Freedom
Before Democracy By Stuart K. Hayashi, 4/5/2002
12:55:39 AM
Almost everyone believes that democracy equals freedom.
Not surprisingly, anti-capitalist activist Michael Moore often
invokes democracy. “I’ve read the U.S. Constitution, and the word
‘shareholder’ doesn’t appear once in it,” he says. “It’s a
Democracy." (Actually, the word “democracy” doesn’t appear in
the Constitution either.)
When campaigning in Hawaii, Green Party 2000 Presidential
candidate Ralph Nader said that those who weren’t out lobbying for
more stifling regulations were necessarily mindless “gazers and
gawkers.”
His “solution” was that we revive the ancient Greek concept of
the “public citizen,” which said that all men must be politically
active -- or otherwise be ostracized. “Freedom,” Nader insists, “is
participation in power.”
But democracy and freedom aren’t always the same. After all, if
democracy is so great, then why was Adolf Hitler democratically
elected by a majority vote?
Democracy is correctly defined as a political system in which
laws or lawmakers are chosen by the majority of voters.

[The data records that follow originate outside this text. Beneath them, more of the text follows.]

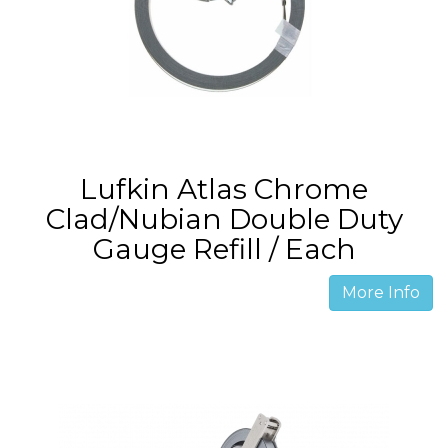
Lufkin Atlas Chrome
Clad/Nubian Double Duty
Gauge Refill / Each
More Info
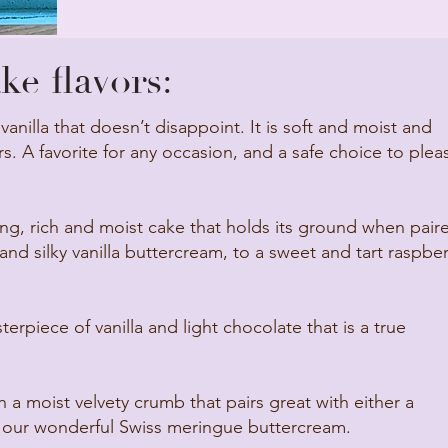
e flavors:
 vanilla that doesn’t disappoint. It is soft and moist and
s. A favorite for any occasion, and a safe choice to plea
g, rich and moist cake that holds its ground when pair
nd silky vanilla buttercream, to a sweet and tart raspber
erpiece of vanilla and light chocolate that is a true
h a moist velvety crumb that pairs great with either a
 our wonderful Swiss meringue buttercream.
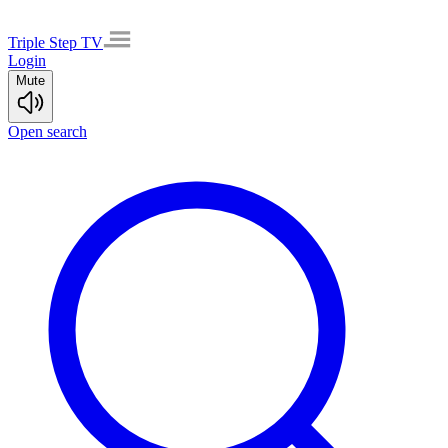
Triple Step TV
Login
Mute
Open search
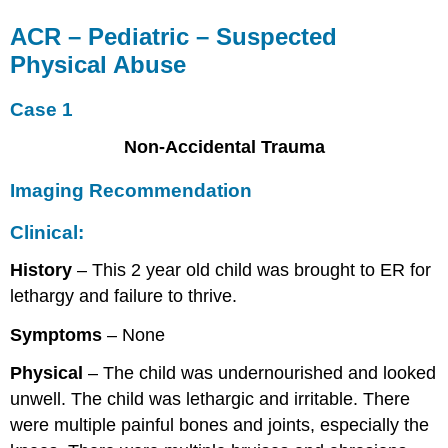
ACR – Pediatric – Suspected
Physical Abuse
Case 1
Non-Accidental Trauma
Imaging Recommendation
Clinical:
History
– This 2 year old child was brought to ER for
lethargy and failure to thrive.
Symptoms
– None
Physical
– The child was undernourished and looked
unwell. The child was lethargic and irritable. There
were multiple painful bones and joints, especially the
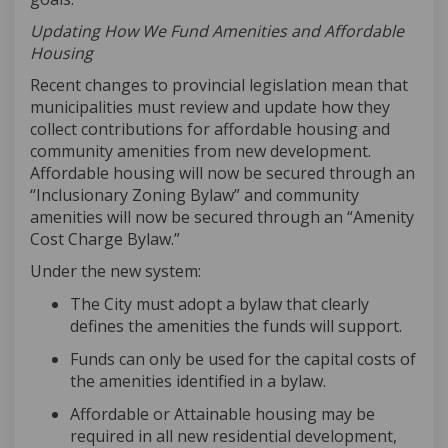
Updating How We Fund Amenities and Affordable
Housing
Recent changes to provincial legislation mean that
municipalities must review and update how they
collect contributions for affordable housing and
community amenities from new development.
Affordable housing will now be secured through an
“Inclusionary Zoning Bylaw” and community
amenities will now be secured through an “Amenity
Cost Charge Bylaw.”
Under the new system:
The City must adopt a bylaw that clearly
defines the amenities the funds will support
.
Funds can only be used for the capital costs of
the amenities
identified
in a bylaw
.
Affordable or Attainable housing may be
required
in all new residential development,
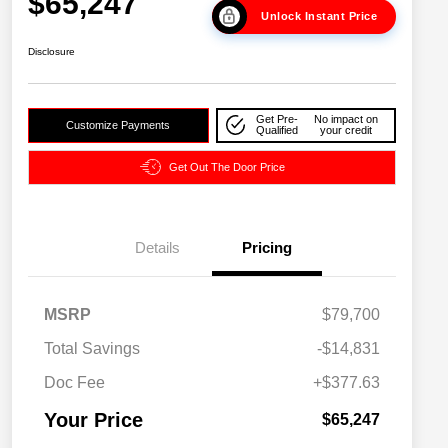
$65,247
Unlock Instant Price
Disclosure
Get Pre-
No impact on
Customize Payments
Qualified
your credit
Get Out The Door Price
Details
Pricing
2026 National SFS Lease Loyalty
$2,000
MSRP
$79,700
Bonus Cash
Driveability / Automobility Program
$1,000
Total Savings
-$14,831
2026 National 2026 Military Bonus
$500
Cash
Doc Fee
+$377.63
2026 National 2026 First
$500
Responder Bonus Cash
Your Price
$65,247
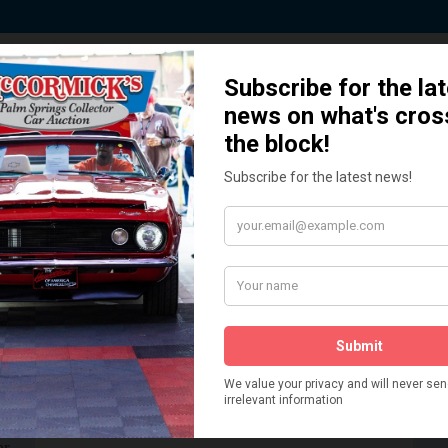
 Story behind our Classic Car Auct
How We Got Started!
READ MORE
The
ur
 More
Watch on YouTube
s,
is
Visit our YouTube Page
 More
er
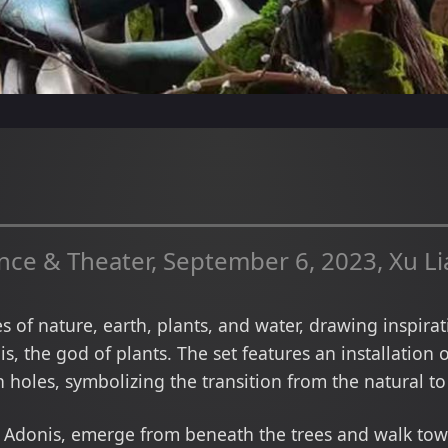
e & Theater, September 6, 2023, Xu L
 of nature, earth, plants, and water, drawing inspira
s, the god of plants. The set features an installation 
 holes, symbolizing the transition from the natural to 
 Adonis, emerge from beneath the trees and walk towar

Meanwhile, Nader’s claim notwithstanding, freedom is not
“participation in power,” but security FROM power. Specifically, it
means that people can rest assured knowing that the power of
physical force cannot be initiated upon their life, liberty, or
property, by anyone -- not even a government -- even if 100 percent
of the population approved.
That is what a good government protects us from; not
imposes upon us.
For instance, let’s say democratic voting always won out over
individual rights. Then, if the majority of the citizens disliked a
group of rich people, it could democratically vote on whether they
should all be executed, even though they have inflicted no harm to
the life, liberty or property of others.
If at least 51 percent of the votes choose “kill,” then these
rich people are massacred by the state.
Fantasy, you say? Actually, this happened periodically throughout
the history of the ancient Greek city-state of Athens. Even back
then, the majority claimed to represent “the people as a whole,”
even if it was only 50.99 percent.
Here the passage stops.